The news from Canada is just a little disorienting _ no, shocking _ for Americans. Depending on your view, isn't America supposed to be the cradle of the coolest, most cutting-edge culture? Didn't we invent civil rights? Alternatively, if such so-called cool culture is corrupt and these "rights" wrong, at least by golly we're supposed to get to hell first.
Now Canada is leading the way.
And America is looking fussy, Victorian and imperial.
What happened to that clean cold land of Mounties, Dudley Do-Right, loons on lakes, loons on coins, cheese on french fries? What of the goofy, front-teeth-missing, bad-haircut, lovable beer-and-doughnut civilization of hosers like Bob and Doug McKenzie, the characters created by Canadian comedians Rick Moranis and Dave Thomas? Eh? Bob would ponder conundrums like: "What is a six-pack equal to in metric conversion?"

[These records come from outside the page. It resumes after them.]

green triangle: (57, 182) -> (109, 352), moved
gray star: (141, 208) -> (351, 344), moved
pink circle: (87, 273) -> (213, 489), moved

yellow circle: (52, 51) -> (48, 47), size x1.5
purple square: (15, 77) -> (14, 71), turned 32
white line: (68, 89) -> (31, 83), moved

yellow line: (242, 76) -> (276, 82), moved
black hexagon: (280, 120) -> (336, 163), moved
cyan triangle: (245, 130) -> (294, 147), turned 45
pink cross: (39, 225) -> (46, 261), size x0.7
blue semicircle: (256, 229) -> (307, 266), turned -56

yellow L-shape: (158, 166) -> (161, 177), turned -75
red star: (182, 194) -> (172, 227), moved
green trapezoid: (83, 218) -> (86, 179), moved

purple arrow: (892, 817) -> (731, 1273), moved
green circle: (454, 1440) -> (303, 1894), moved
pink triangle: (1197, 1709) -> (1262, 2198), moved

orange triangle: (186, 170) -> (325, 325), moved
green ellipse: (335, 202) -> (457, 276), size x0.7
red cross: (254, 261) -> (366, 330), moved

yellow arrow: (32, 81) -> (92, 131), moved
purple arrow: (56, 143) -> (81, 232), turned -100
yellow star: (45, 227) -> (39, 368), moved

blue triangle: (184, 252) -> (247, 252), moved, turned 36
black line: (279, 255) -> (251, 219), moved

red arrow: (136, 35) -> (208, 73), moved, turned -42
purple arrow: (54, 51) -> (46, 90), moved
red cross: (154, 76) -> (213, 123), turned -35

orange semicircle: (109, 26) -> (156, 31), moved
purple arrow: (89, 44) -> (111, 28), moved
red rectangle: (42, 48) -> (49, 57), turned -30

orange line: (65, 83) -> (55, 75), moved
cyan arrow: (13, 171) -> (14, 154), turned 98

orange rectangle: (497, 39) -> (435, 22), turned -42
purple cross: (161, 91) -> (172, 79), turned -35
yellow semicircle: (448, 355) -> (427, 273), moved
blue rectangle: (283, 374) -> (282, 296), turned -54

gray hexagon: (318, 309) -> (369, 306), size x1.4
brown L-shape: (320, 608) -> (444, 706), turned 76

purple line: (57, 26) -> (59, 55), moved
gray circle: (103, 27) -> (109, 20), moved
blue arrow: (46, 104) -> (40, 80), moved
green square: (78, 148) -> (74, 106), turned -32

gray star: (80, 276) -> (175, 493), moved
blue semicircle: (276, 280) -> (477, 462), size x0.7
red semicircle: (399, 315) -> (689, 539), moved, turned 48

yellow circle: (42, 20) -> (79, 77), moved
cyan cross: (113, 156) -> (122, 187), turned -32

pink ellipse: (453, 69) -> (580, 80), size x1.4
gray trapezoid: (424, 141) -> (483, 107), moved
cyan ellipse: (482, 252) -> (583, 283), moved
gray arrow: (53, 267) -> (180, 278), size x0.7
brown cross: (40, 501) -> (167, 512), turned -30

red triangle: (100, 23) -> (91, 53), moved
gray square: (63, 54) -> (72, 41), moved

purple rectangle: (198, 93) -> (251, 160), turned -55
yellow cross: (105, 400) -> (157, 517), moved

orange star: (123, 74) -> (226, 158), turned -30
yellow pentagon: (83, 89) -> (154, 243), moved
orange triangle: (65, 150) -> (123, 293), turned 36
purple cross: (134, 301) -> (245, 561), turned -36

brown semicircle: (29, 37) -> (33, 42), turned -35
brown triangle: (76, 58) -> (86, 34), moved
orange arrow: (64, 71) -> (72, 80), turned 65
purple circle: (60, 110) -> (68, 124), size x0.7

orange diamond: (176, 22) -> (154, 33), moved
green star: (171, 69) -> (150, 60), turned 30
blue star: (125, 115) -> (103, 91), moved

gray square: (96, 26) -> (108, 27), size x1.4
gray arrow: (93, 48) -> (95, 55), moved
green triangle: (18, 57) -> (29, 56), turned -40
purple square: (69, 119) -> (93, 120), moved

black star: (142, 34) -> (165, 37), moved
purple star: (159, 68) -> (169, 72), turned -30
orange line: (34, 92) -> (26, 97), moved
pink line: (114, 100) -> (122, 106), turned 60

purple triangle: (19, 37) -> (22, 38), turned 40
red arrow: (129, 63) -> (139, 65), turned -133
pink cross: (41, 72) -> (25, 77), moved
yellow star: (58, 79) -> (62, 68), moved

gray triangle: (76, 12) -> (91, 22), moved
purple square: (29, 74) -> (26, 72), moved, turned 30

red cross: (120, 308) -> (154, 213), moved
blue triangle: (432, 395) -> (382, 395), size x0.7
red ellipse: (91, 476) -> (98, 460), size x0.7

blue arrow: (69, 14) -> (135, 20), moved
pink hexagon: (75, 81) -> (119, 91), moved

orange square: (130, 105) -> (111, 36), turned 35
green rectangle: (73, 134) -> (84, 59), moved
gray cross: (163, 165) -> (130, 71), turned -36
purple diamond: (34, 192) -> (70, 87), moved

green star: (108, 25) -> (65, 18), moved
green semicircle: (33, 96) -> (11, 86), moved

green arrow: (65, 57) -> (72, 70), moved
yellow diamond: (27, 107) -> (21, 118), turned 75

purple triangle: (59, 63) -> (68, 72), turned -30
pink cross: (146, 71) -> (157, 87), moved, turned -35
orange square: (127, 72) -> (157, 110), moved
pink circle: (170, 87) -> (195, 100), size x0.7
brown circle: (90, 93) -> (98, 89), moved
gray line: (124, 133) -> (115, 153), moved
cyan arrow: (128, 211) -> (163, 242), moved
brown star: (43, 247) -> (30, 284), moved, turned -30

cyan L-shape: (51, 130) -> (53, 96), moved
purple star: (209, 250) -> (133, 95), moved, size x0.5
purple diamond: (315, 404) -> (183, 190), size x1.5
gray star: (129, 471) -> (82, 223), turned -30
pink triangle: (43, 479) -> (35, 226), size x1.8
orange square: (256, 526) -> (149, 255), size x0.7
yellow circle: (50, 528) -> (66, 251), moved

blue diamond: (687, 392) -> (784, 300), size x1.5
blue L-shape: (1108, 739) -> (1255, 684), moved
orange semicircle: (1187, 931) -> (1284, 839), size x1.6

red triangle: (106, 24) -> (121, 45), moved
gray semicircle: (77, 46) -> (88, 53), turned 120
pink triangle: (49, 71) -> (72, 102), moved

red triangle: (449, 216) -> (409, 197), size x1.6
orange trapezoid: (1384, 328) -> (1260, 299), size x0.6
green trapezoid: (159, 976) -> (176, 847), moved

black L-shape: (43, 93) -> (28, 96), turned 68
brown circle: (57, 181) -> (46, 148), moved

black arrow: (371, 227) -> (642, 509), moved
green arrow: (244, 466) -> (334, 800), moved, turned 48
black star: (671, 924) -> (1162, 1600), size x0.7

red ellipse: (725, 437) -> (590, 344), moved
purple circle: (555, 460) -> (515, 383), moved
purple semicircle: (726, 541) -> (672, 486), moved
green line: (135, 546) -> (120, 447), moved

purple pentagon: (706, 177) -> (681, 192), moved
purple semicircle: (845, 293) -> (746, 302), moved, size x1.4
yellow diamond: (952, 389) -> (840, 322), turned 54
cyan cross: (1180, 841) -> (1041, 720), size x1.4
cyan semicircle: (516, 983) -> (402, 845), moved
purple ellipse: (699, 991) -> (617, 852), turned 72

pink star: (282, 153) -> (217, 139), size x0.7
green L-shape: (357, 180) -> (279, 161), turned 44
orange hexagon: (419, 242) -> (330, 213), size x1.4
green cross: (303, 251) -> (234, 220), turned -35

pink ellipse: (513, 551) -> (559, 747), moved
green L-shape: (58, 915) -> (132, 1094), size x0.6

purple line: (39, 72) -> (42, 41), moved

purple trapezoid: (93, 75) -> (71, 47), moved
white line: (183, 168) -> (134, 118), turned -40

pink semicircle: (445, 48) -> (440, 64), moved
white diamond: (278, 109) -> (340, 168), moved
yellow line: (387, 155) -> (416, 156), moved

That's a Canada we recognize, where everyone speaks in a crisp nasal deadpan, even the French. It is the home of a self-deprecating and polite-to-the-point-of-invisible people. In Michael Moore's 1995 satirical film Canadian Bacon, the Canadians say "pardon me," "excuse me" as the Americans club them like baby seals during an invasion to keep the military in business after the Soviets caved. Toronto, observes one of the invaders, "is like Albany, only cleaner."
In more noble moments, we admire the benefits that seem to come with a passive, upstanding, low-key, non-controversial existence. Moore's latest film, Bowling for Columbine, hails Canada as an unarmed, low-crime utopia Where Front Doors Are Unlocked.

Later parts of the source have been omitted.